Garry Cobb and Jimmy Williams, Lions; John Anderson, Packers; Joel Williams, Eagles; Rich Milot, Redskins; Al Richardson, Falcons.
Lawrence Taylor is the epitome of the modern-era, big-play linebacker. Unstructured, maybe, but how do you structure a hurricane? The first thing you notice is the power, the ferocious hitting ability generated by a 243-pound man running at 4.58 speed. "He plays the game in a bad mood," George Young says, "and loves to play."

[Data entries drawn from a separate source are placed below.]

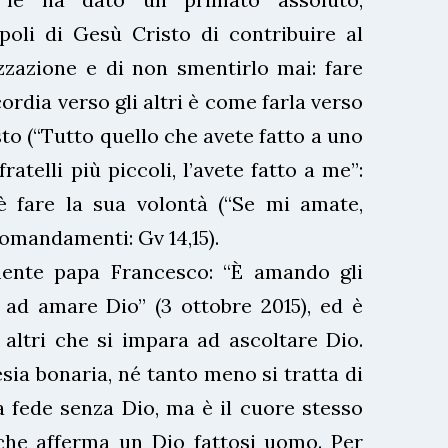
poli di Gesù Cristo di contribuire al
azione e di non smentirlo mai: fare
ordia verso gli altri è come farla verso
to (“Tutto quello che avete fatto a uno
ratelli più piccoli, l’avete fatto a me”:
è fare la sua volontà (“Se mi amate,
comandamenti: Gv 14,15).
ente papa Francesco: “È amando gli
 ad amare Dio” (3 ottobre 2015), ed è
 altri che si impara ad ascoltare Dio.
sia bonaria, né tanto meno si tratta di
a fede senza Dio, ma è il cuore stesso
 che afferma un Dio fattosi uomo. Per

It is November 1983, Giants vs. Redskins. The Skins are on their way to the Super Bowl, the Giants are on the road to 3-12-1. It is early in the second quarter and the Giants already are down 10 points in a game they will lose 33-17. Joe Theismann is back to pass and Taylor is blitzing from the right side. Joe Jacoby, the 300-pound tackle, slides over to block him. Teams learned long ago that you don't try to pick up Taylor with a back, the matchup in the old days. You give him one of the big boys, a guard or tackle, with a tight end or back to help out. Taylor grabs Jacoby by the shoulder pads and throws him. He flushes Theismann out of the pocket and the quarterback is off and running. George Starke, the 260-pound right tackle, peels back to pick up Taylor, who knocks him to the ground without breaking stride. Taylor catches Theismann 15 yards downfield. That's 560 pounds of linemen he has disposed of and a 4.6 quarterback he has run down. It's a play no human being in pads and cleats should be able to make.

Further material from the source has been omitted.